#### RECORDED DATA
Start of Block

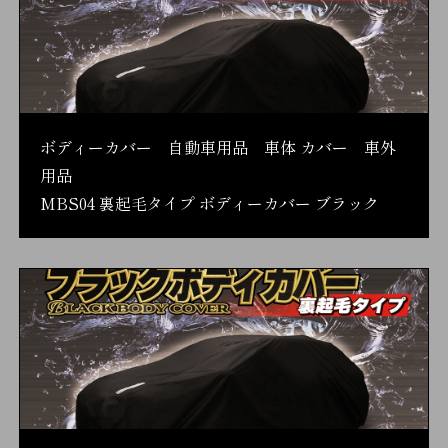
ボディーカバー 自動車用品 車体 カバー 車外
用品
MBS04 裏起毛タイプ ボディーカバー ブラック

End of Block

#### PROBLEM DETAILS
Pictures do not belong in the copy. Reproduce the rest of the data exactly.

#### SOLVED EXERCISE
ボディーカバー 自動車用品 車体 カバー 車外
用品
MBS04 裏起毛タイプ ボディーカバー ブラック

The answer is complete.